Hi John,
[EMAIL PROTECTED] wrote:
I have tried jcr/jackrabbit and like it.
Next I would like to push jackrabbit to its limit:
load in as many items as possible. I would appreciate help on
a few configuration/tuning issues:
(1) which persistent manager to use?
in a recent test I imported over a million wikipedia articles which
resulted in about 6 million items. no versioning, btw.
my configuration is:
dell latitude d505
db-persitence using derby
256m heap
at the beginning the time to add an article was about 5ms.
towards the end of the load the time to add an article was stable at
about 50ms.
some other figures:
db size: 2 GB
index size: 300 MB
(2) what parameters to tune?
I can give you some advice on configuring the index: the default config
will cause lucene to create segments of 100 nodes, which will be merged
when as soon as 10 segments exist. when doing a bulk load you should set
the paramter minMergeDocs to a higher value. e.g. 1000. this will create
segments of 1000 nodes, and will be more efficient.
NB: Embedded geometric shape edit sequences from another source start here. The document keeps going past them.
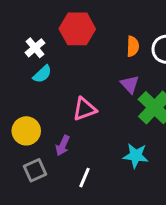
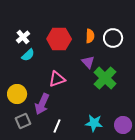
red hexagon: (77, 29) -> (59, 39), moved
purple arrow: (63, 145) -> (42, 104), size x1.5
cyan star: (136, 156) -> (94, 123), moved

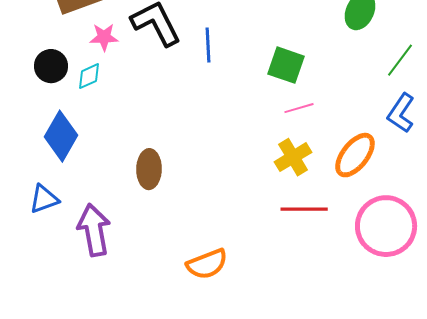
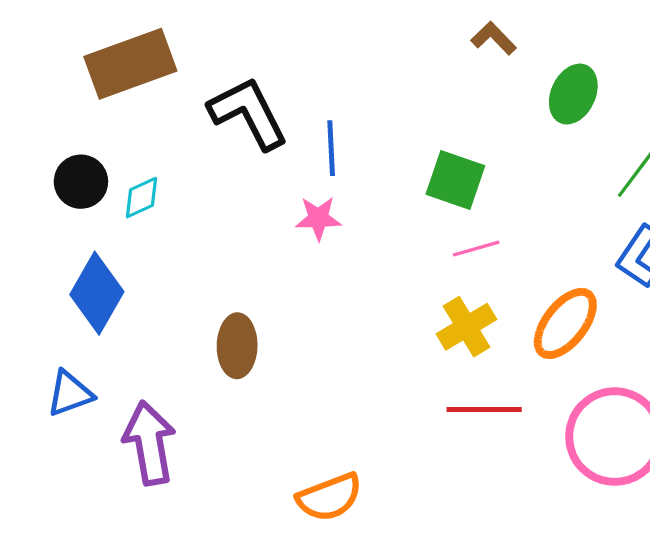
pink star: (104, 37) -> (318, 218), moved

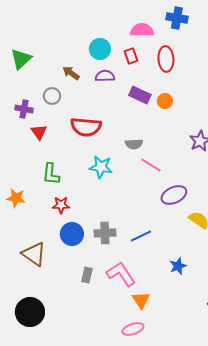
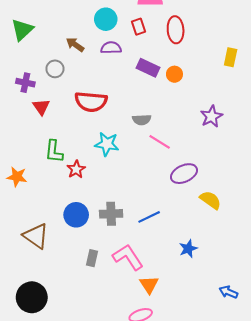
red star: (61, 205) -> (76, 169), moved, turned -30

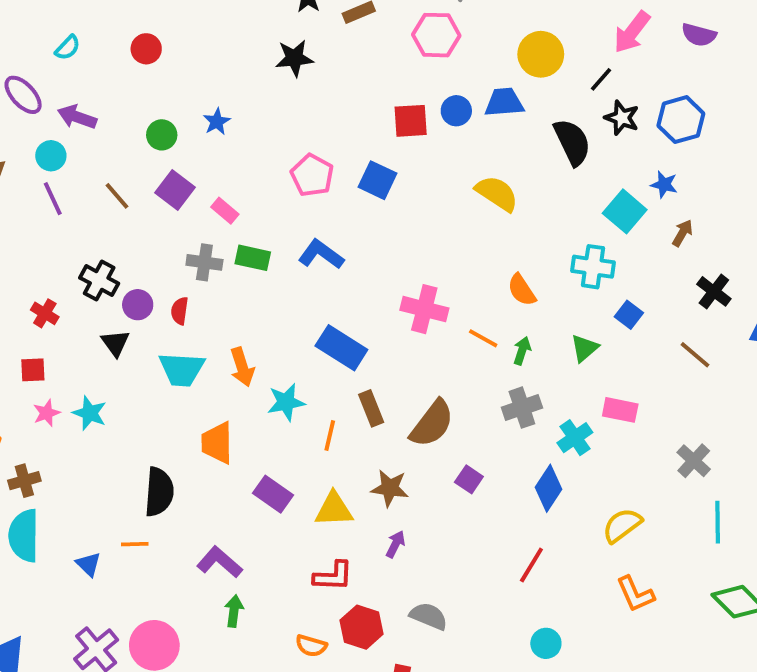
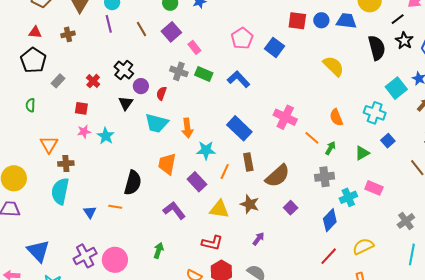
purple rectangle: (273, 494) -> (197, 182), moved
purple arrow: (395, 544) -> (259, 239), moved
purple L-shape: (219, 562) -> (174, 210), moved
red line: (531, 565) -> (329, 256), moved

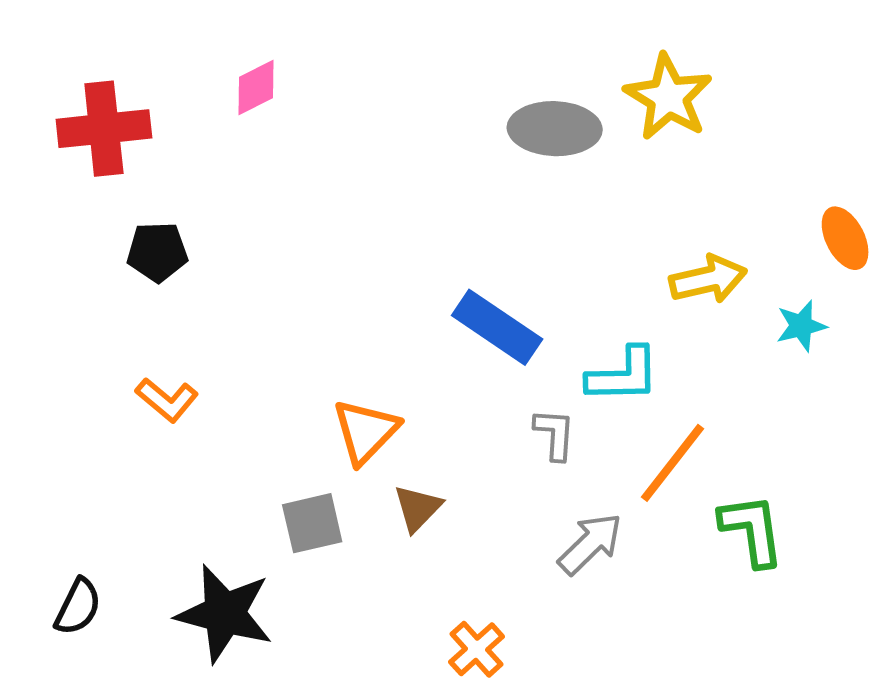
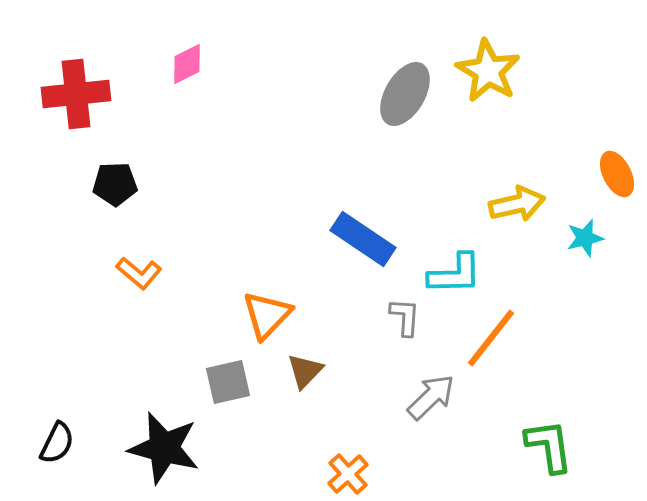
gray ellipse: (555, 129) -> (405, 94), turned -62
orange L-shape: (167, 400) -> (139, 273), moved
green L-shape: (752, 530) -> (549, 446), moved

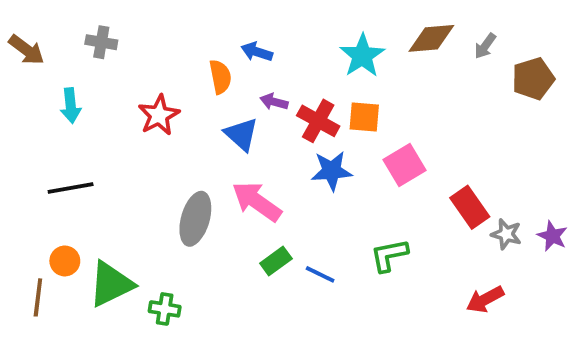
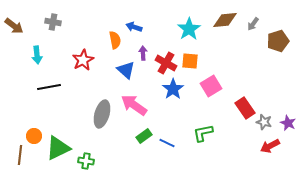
purple arrow: (274, 102) -> (143, 53), turned 72
blue star: (332, 171) -> (173, 89), turned -30
black line: (71, 188) -> (49, 87), moved
red arrow: (485, 299) -> (270, 146), moved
(3) will multiple wordspaces help?
IMO this might help, if you run into scalability issues with the
persistence manager you are using.
(4) any other things to watch for?
use separate disks for the index and workspace data.
My host has 4GB ram and a few TB diskspace.
Also, any doc describing all possbile elements in repository.xml?
the sample repository.xml file in src/conf contains an inline dtd that
contains some documentation.
And if SearchIndex can be turned off?
yes, this is possible. you simply omit the SearchIndex element in the
configuration. though, I would be very interested to see how well the
index works with your data.
regards
marcel